YOUR INSTRUCTIONS: Look for the word "BHXH" in the material below. Copy each line that has it.
* * * * * * *
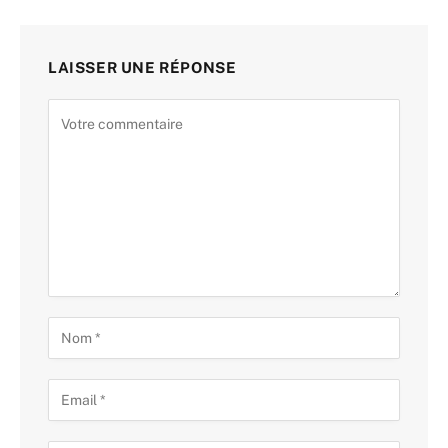
LAISSER UNE RÉPONSE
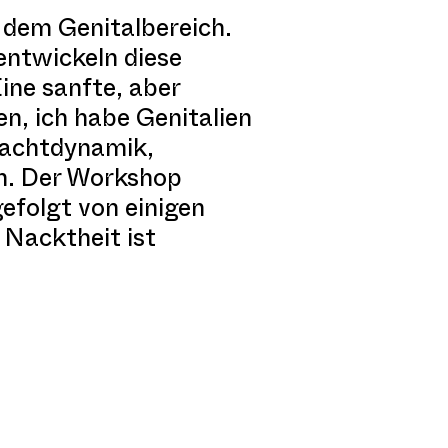
 dem Genitalbereich.
entwickeln diese
ine sanfte, aber
en, ich habe Genitalien
 Machtdynamik,
nn. Der Workshop
efolgt von einigen
Nacktheit ist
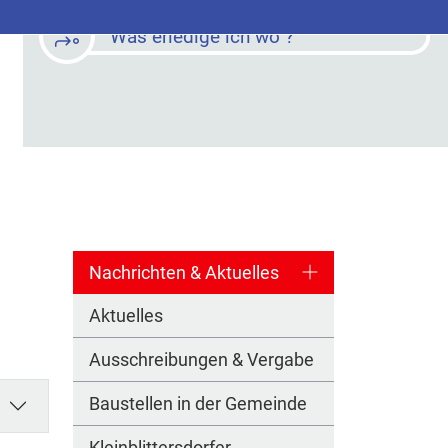
Was erledige ich wo ?
Nachrichten & Aktuelles
Aktuelles
Ausschreibungen & Vergabe
Baustellen in der Gemeinde
Kleinblittersdorfer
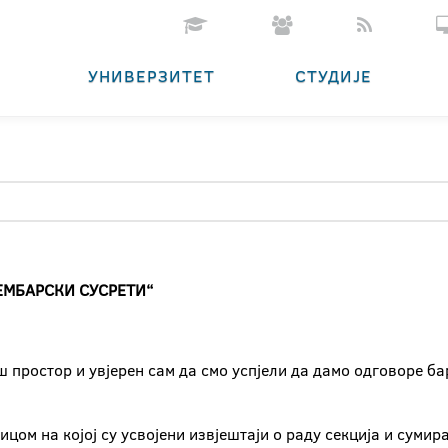
УНИВЕРЗИТЕТ
СТУДИЈЕ
ЕМБАРСКИ СУСРЕТИ“
 простор и увјерен сам да смо успјели да дамо одговоре ба
ицом на којој су усвојени извјештаји о раду секција и суми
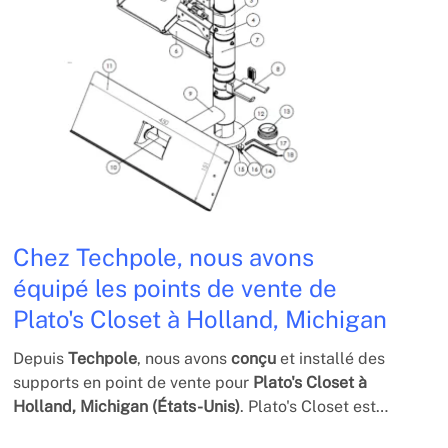
Chez Techpole, nous avons
équipé les points de vente de
Plato's Closet à Holland, Michigan
Depuis
Techpole
, nous avons
conçu
et installé des
supports en point de vente pour
Plato's Closet à
Holland, Michigan (États-Unis)
. Plato's Closet est
un magasin de vêtements et d'accessoires.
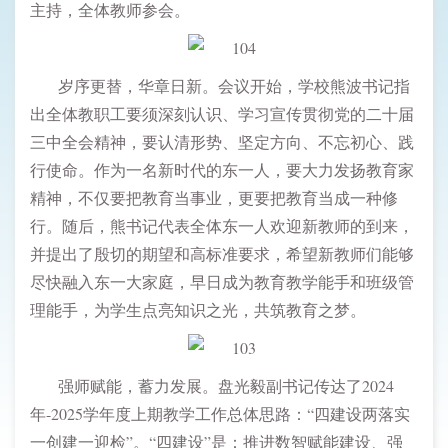
主持，全体教师参会。
岁序更替，华章日新。会议开始，学校熊波书记指
出全体教职工要须深刻认识、学习宣传贯彻党的二十届
三中全会精神，要认清形势、坚定方向、不忘初心、践
行使命。作为一名新时代的东一人，要大力发扬教育家
精神，不仅要把教育当事业，更要把教育当成一种修
行。随后，熊书记代表全体东一人欢迎新教师的到来，
并提出了殷切的期望和高标准要求，希望新教师们能够
尽快融入东一大家庭，早日成为教育教学能手和班级管
理能手，为学生点亮知识之光，共筑教育之梦。
强师赋能，蓄力发展。盘光毅副书记传达了2024
年-2025学年度上期教学工作总体思路：“四建设两落实
一创建一迎检”。“四建设”是：推进数智赋能建设、强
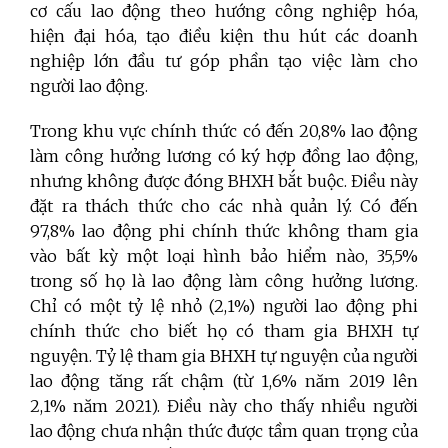
cơ cấu lao động theo hướng công nghiệp hóa,
hiện đại hóa, tạo điều kiện thu hút các doanh
nghiệp lớn đầu tư góp phần tạo việc làm cho
người lao động.
Trong khu vực chính thức có đến 20,8% lao động
làm công hưởng lương có ký hợp đồng lao động,
nhưng không được đóng BHXH bắt buộc. Điều này
đặt ra thách thức cho các nhà quản lý. Có đến
97,8% lao động phi chính thức không tham gia
vào bất kỳ một loại hình bảo hiểm nào, 35,5%
trong số họ là lao động làm công hưởng lương.
Chỉ có một tỷ lệ nhỏ (2,1%) người lao động phi
chính thức cho biết họ có tham gia BHXH tự
nguyện. Tỷ lệ tham gia BHXH tự nguyện của người
lao động tăng rất chậm (từ 1,6% năm 2019 lên
2,1% năm 2021). Điều này cho thấy nhiều người
lao động chưa nhận thức được tầm quan trọng của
* * * * * * *
ANSWER SPACE:
nhưng không được đóng BHXH bắt buộc. Điều này
chính thức cho biết họ có tham gia BHXH tự
nguyện. Tỷ lệ tham gia BHXH tự nguyện của người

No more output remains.